I’ve been considering a Galapagos cruise as a future vacation option, because what I know about the place really fascinates me. However, I always like to do some research and I figured someone on these boards probably has some experience/opinions to offer.
Here are my main questions:
Is it getting really touristy? I know I’m a potential tourist myself, but are the islands overrun with gawkers?
I suspect it’s a lot of walking, but do you have to be in extra-good physical shape?
Celebrity Cruises or smaller tour operator?
How does a Galapagos cruise compare with the typical “funship” type?
Sorry for the late reply, but your thread quickly got buried. My wife and I went a couple years ago (plus I’m from Ecuador myself) so I’ll try to answer briefly–feel free to provide whatever follow-ups you want.

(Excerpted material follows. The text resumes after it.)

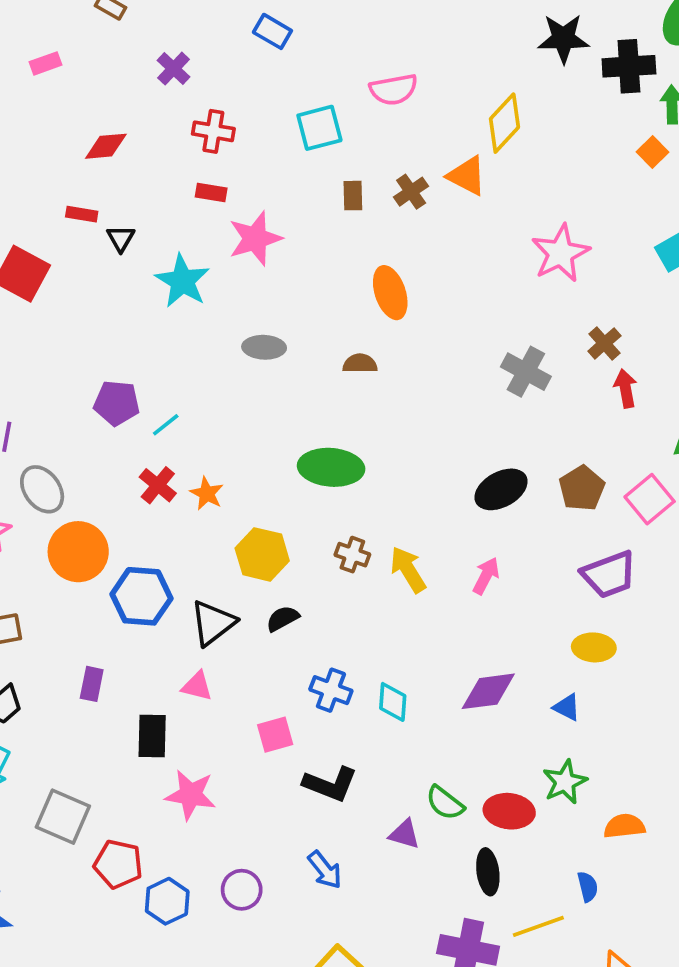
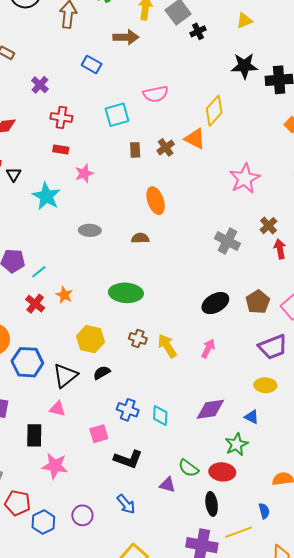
pink star: (255, 239) -> (84, 173), size x0.7
orange star: (207, 493) -> (64, 295), moved
green star: (565, 782) -> (236, 444), moved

Kind of a weird question–the only people on the Galapagos are tourists or those in the service industry, really. Still, given that there aren’t many places to stay on the islands (most tourists lodge on boats), the islands are kept very pristine. We visited 10 islands or so, and we never saw another tourist group on the islands themselves (except for the slightly populated Santa Cruz, of course, where the Charles Darwin Center is located). For every hiking or diving excursion, it always felt like we were the only ones there (though ocassionally there would be other ships anchored nearby). The islands have about 60,000 visitors annually.
No, though it doesn’t hurt. The hikes are usually long (a couple hours) but not overly rigorous–and some tours will give you a few options in case you’re not up for the more strenuous stuff. This also goes for options if you don’t have much experience diving.
We heard lots of feedback that the larger the ship, the worse the experience (maybe not in terms of comfort, but in terms of seeing and learning as much as possible from the islands). We used Metropolitan Touring and found the service and amenities exceptional. A great experience.
I’d say the food is comparable, if not better. Our boat always had excellent food.
There are, however, almost no activities on board, short of a nightly slide show orienting you to the next day’s island and its particular flora/fauna. That’s OK, though, because by the end of the day, you’d usually be exhausted anyway. Our boat had a small jacuzzi, a bar, library, and decks to relax on. A typical day was Breakfast–Morning Excursion–Lunch–Afternoon Excursion–Dinner. Don’t underestimate how pooped you’d be at the end of the day, so there was very little “nightlife”, and there was never a day where you were just sailing (all that’s done at night, so you arrive at your next island by morning). You have the option of skipping an excursion and staying on the boat instead, but nobody ever did–partially because every island was one where the only existing X or Y could be found, and because the diversity of the islands was so rich that it never got boring or repetitive.
Hope that helps, for starters. Feel free to add any additional questions if you’re still considering this vacation.